### Given records

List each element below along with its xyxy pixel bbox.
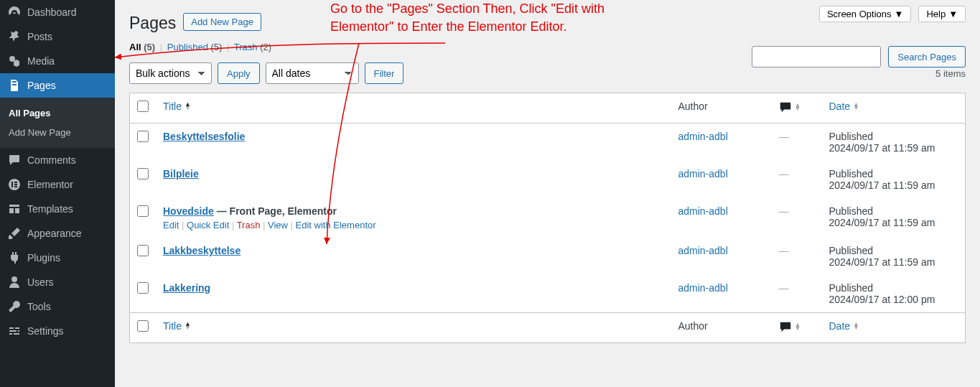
select-all-checkbox-bottom[interactable] [137, 320, 149, 332]
column-date-foot[interactable]: Date▲▼ [829, 320, 860, 332]
sidebar-item-elementor[interactable]: Elementor [0, 172, 115, 197]
help-button[interactable]: Help ▼ [918, 6, 966, 22]
author-link[interactable]: admin-adbl [678, 168, 728, 179]
row-checkbox[interactable] [137, 282, 149, 294]
sidebar-item-media[interactable]: Media [0, 49, 115, 73]
row-checkbox[interactable] [137, 245, 149, 256]
post-state: — Front Page, Elementor [214, 205, 337, 217]
comment-count: — [779, 131, 789, 142]
svg-rect-4 [14, 186, 17, 187]
author-link[interactable]: admin-adbl [678, 245, 728, 256]
sidebar-item-label: Pages [27, 80, 56, 91]
plug-icon [7, 251, 22, 265]
sidebar-item-label: Appearance [27, 228, 82, 239]
page-title-link[interactable]: Lakkering [163, 282, 210, 294]
svg-rect-1 [11, 182, 13, 187]
action-view[interactable]: View [268, 220, 288, 230]
pages-table: Title▲▼ Author ▲▼ Date▲▼ Beskyttelsesfol… [129, 93, 966, 343]
filter-trash[interactable]: Trash (2) [234, 42, 271, 52]
sidebar-item-posts[interactable]: Posts [0, 24, 115, 49]
comment-count: — [779, 205, 789, 217]
row-checkbox[interactable] [137, 205, 149, 217]
user-icon [7, 275, 22, 289]
date-status: Published [829, 245, 874, 256]
page-title-link[interactable]: Bilpleie [163, 168, 199, 179]
admin-sidebar: DashboardPostsMediaPagesAll PagesAdd New… [0, 0, 115, 387]
column-date[interactable]: Date▲▼ [829, 101, 860, 112]
page-title-link[interactable]: Hovedside [163, 205, 214, 217]
table-row: Lakkbeskyttelseadmin-adbl—Published2024/… [130, 238, 966, 275]
sliders-icon [7, 324, 22, 338]
dashboard-icon [7, 5, 22, 19]
column-comments[interactable]: ▲▼ [772, 93, 822, 123]
svg-rect-2 [14, 182, 17, 183]
author-link[interactable]: admin-adbl [678, 282, 728, 294]
date-value: 2024/09/17 at 11:59 am [829, 256, 935, 268]
action-edit[interactable]: Edit [163, 220, 179, 230]
pin-icon [7, 29, 22, 44]
author-link[interactable]: admin-adbl [678, 205, 728, 217]
sidebar-item-label: Templates [27, 203, 73, 215]
search-input[interactable] [752, 46, 881, 67]
date-value: 2024/09/17 at 12:00 pm [829, 294, 935, 305]
sidebar-item-templates[interactable]: Templates [0, 197, 115, 221]
table-row: Hovedside — Front Page, ElementorEdit | … [130, 198, 966, 238]
sidebar-item-users[interactable]: Users [0, 270, 115, 294]
triangle-down-icon: ▼ [895, 9, 904, 19]
date-value: 2024/09/17 at 11:59 am [829, 142, 935, 154]
sidebar-item-pages[interactable]: Pages [0, 73, 115, 98]
templates-icon [7, 202, 22, 216]
wrench-icon [7, 299, 22, 314]
comment-count: — [779, 168, 789, 179]
date-filter-select[interactable]: All dates [266, 62, 359, 84]
filter-button[interactable]: Filter [365, 62, 404, 84]
select-all-checkbox[interactable] [137, 101, 149, 112]
page-title-link[interactable]: Beskyttelsesfolie [163, 131, 245, 142]
row-checkbox[interactable] [137, 131, 149, 142]
sidebar-item-settings[interactable]: Settings [0, 319, 115, 343]
add-new-button[interactable]: Add New Page [183, 13, 261, 31]
bulk-actions-select[interactable]: Bulk actions [129, 62, 212, 84]
apply-button[interactable]: Apply [218, 62, 260, 84]
page-title: Pages [129, 7, 176, 36]
date-status: Published [829, 205, 874, 217]
sidebar-sub-all-pages[interactable]: All Pages [0, 103, 115, 123]
action-edit-with-elementor[interactable]: Edit with Elementor [296, 220, 376, 230]
date-status: Published [829, 131, 874, 142]
content-area: Screen Options ▼ Help ▼ Pages Add New Pa… [115, 0, 980, 387]
media-icon [7, 54, 22, 68]
triangle-down-icon: ▼ [948, 9, 958, 19]
row-checkbox[interactable] [137, 168, 149, 179]
search-button[interactable]: Search Pages [888, 46, 966, 67]
screen-options-button[interactable]: Screen Options ▼ [819, 6, 911, 22]
sidebar-item-label: Users [27, 276, 54, 288]
sidebar-item-plugins[interactable]: Plugins [0, 246, 115, 270]
comment-count: — [779, 245, 789, 256]
sidebar-item-dashboard[interactable]: Dashboard [0, 0, 115, 24]
author-link[interactable]: admin-adbl [678, 131, 728, 142]
sidebar-sub-add-new-page[interactable]: Add New Page [0, 123, 115, 142]
sidebar-item-label: Plugins [27, 252, 60, 264]
sidebar-item-appearance[interactable]: Appearance [0, 221, 115, 246]
sidebar-item-label: Tools [27, 301, 51, 312]
page-title-link[interactable]: Lakkbeskyttelse [163, 245, 241, 256]
pages-icon [7, 78, 22, 93]
action-trash[interactable]: Trash [237, 220, 261, 230]
column-title[interactable]: Title▲▼ [163, 101, 191, 112]
comment-count: — [779, 282, 789, 294]
date-status: Published [829, 282, 874, 294]
comment-icon [7, 153, 22, 167]
column-title-foot[interactable]: Title▲▼ [163, 320, 191, 332]
action-quick-edit[interactable]: Quick Edit [187, 220, 229, 230]
row-actions: Edit | Quick Edit | Trash | View | Edit … [163, 217, 664, 230]
filter-published[interactable]: Published (5) [167, 42, 223, 52]
items-count: 5 items [935, 68, 966, 79]
sidebar-item-label: Comments [27, 154, 76, 166]
sidebar-item-comments[interactable]: Comments [0, 148, 115, 172]
date-value: 2024/09/17 at 11:59 am [829, 179, 935, 191]
column-author: Author [671, 93, 772, 123]
filter-all[interactable]: All (5) [129, 42, 155, 52]
sidebar-item-tools[interactable]: Tools [0, 294, 115, 319]
svg-rect-3 [14, 184, 17, 185]
table-row: Lakkeringadmin-adbl—Published2024/09/17 … [130, 275, 966, 313]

######

What is needed
Your output should be the full set of entries above, restated word for word and free of pictures.

Exercise result
List each element below along with its xyxy pixel bbox.
select-all-checkbox-bottom[interactable] [137, 320, 149, 332]
column-date-foot[interactable]: Date▲▼ [829, 320, 860, 332]
sidebar-item-elementor[interactable]: Elementor [0, 172, 115, 197]
help-button[interactable]: Help ▼ [918, 6, 966, 22]
author-link[interactable]: admin-adbl [678, 168, 728, 179]
row-checkbox[interactable] [137, 282, 149, 294]
sidebar-item-media[interactable]: Media [0, 49, 115, 73]
row-checkbox[interactable] [137, 245, 149, 256]
post-state: — Front Page, Elementor [214, 205, 337, 217]
comment-count: — [779, 131, 789, 142]
svg-rect-4 [14, 186, 17, 187]
author-link[interactable]: admin-adbl [678, 245, 728, 256]
sidebar-item-label: Pages [27, 80, 56, 91]
plug-icon [7, 251, 22, 265]
sidebar-item-label: Appearance [27, 228, 82, 239]
page-title-link[interactable]: Lakkering [163, 282, 210, 294]
svg-rect-1 [11, 182, 13, 187]
action-view[interactable]: View [268, 220, 288, 230]
pages-table: Title▲▼ Author ▲▼ Date▲▼ Beskyttelsesfol… [129, 93, 966, 343]
filter-trash[interactable]: Trash (2) [234, 42, 271, 52]
sidebar-item-posts[interactable]: Posts [0, 24, 115, 49]
comment-count: — [779, 205, 789, 217]
row-checkbox[interactable] [137, 205, 149, 217]
user-icon [7, 275, 22, 289]
date-status: Published [829, 245, 874, 256]
page-title-link[interactable]: Bilpleie [163, 168, 199, 179]
admin-sidebar: DashboardPostsMediaPagesAll PagesAdd New… [0, 0, 115, 387]
column-date[interactable]: Date▲▼ [829, 101, 860, 112]
page-title-link[interactable]: Hovedside [163, 205, 214, 217]
table-row: Lakkbeskyttelseadmin-adbl—Published2024/… [130, 238, 966, 275]
sliders-icon [7, 324, 22, 338]
dashboard-icon [7, 5, 22, 19]
column-comments[interactable]: ▲▼ [772, 93, 822, 123]
svg-rect-2 [14, 182, 17, 183]
author-link[interactable]: admin-adbl [678, 282, 728, 294]
date-value: 2024/09/17 at 11:59 am [829, 256, 935, 268]
action-edit[interactable]: Edit [163, 220, 179, 230]
pin-icon [7, 29, 22, 44]
author-link[interactable]: admin-adbl [678, 205, 728, 217]
sidebar-item-label: Templates [27, 203, 73, 215]
search-input[interactable] [752, 46, 881, 67]
date-value: 2024/09/17 at 12:00 pm [829, 294, 935, 305]
sidebar-item-templates[interactable]: Templates [0, 197, 115, 221]
table-row: Hovedside — Front Page, ElementorEdit | … [130, 198, 966, 238]
sidebar-item-users[interactable]: Users [0, 270, 115, 294]
triangle-down-icon: ▼ [895, 9, 904, 19]
date-value: 2024/09/17 at 11:59 am [829, 142, 935, 154]
sidebar-item-pages[interactable]: Pages [0, 73, 115, 98]
templates-icon [7, 202, 22, 216]
wrench-icon [7, 299, 22, 314]
comment-count: — [779, 168, 789, 179]
date-filter-select[interactable]: All dates [266, 62, 359, 84]
filter-button[interactable]: Filter [365, 62, 404, 84]
select-all-checkbox[interactable] [137, 101, 149, 112]
page-title-link[interactable]: Beskyttelsesfolie [163, 131, 245, 142]
row-checkbox[interactable] [137, 131, 149, 142]
sidebar-item-settings[interactable]: Settings [0, 319, 115, 343]
add-new-button[interactable]: Add New Page [183, 13, 261, 31]
bulk-actions-select[interactable]: Bulk actions [129, 62, 212, 84]
apply-button[interactable]: Apply [218, 62, 260, 84]
page-title: Pages [129, 7, 176, 36]
date-status: Published [829, 205, 874, 217]
sidebar-sub-all-pages[interactable]: All Pages [0, 103, 115, 123]
action-edit-with-elementor[interactable]: Edit with Elementor [296, 220, 376, 230]
date-status: Published [829, 131, 874, 142]
content-area: Screen Options ▼ Help ▼ Pages Add New Pa… [115, 0, 980, 387]
media-icon [7, 54, 22, 68]
triangle-down-icon: ▼ [948, 9, 958, 19]
row-checkbox[interactable] [137, 168, 149, 179]
search-button[interactable]: Search Pages [888, 46, 966, 67]
screen-options-button[interactable]: Screen Options ▼ [819, 6, 911, 22]
sidebar-item-label: Users [27, 276, 54, 288]
sidebar-item-plugins[interactable]: Plugins [0, 246, 115, 270]
comment-count: — [779, 245, 789, 256]
sidebar-item-dashboard[interactable]: Dashboard [0, 0, 115, 24]
author-link[interactable]: admin-adbl [678, 131, 728, 142]
sidebar-sub-add-new-page[interactable]: Add New Page [0, 123, 115, 142]
sidebar-item-label: Plugins [27, 252, 60, 264]
sidebar-item-appearance[interactable]: Appearance [0, 221, 115, 246]
sidebar-item-label: Tools [27, 301, 51, 312]
page-title-link[interactable]: Lakkbeskyttelse [163, 245, 241, 256]
pages-icon [7, 78, 22, 93]
action-trash[interactable]: Trash [237, 220, 261, 230]
column-title[interactable]: Title▲▼ [163, 101, 191, 112]
comment-count: — [779, 282, 789, 294]
date-status: Published [829, 282, 874, 294]
comment-icon [7, 153, 22, 167]
column-title-foot[interactable]: Title▲▼ [163, 320, 191, 332]
action-quick-edit[interactable]: Quick Edit [187, 220, 229, 230]
row-actions: Edit | Quick Edit | Trash | View | Edit … [163, 217, 664, 230]
filter-published[interactable]: Published (5) [167, 42, 223, 52]
items-count: 5 items [935, 68, 966, 79]
sidebar-item-label: Comments [27, 154, 76, 166]
sidebar-item-comments[interactable]: Comments [0, 148, 115, 172]
date-value: 2024/09/17 at 11:59 am [829, 179, 935, 191]
column-author: Author [671, 93, 772, 123]
filter-all[interactable]: All (5) [129, 42, 155, 52]
sidebar-item-tools[interactable]: Tools [0, 294, 115, 319]
svg-rect-3 [14, 184, 17, 185]
table-row: Lakkeringadmin-adbl—Published2024/09/17 … [130, 275, 966, 313]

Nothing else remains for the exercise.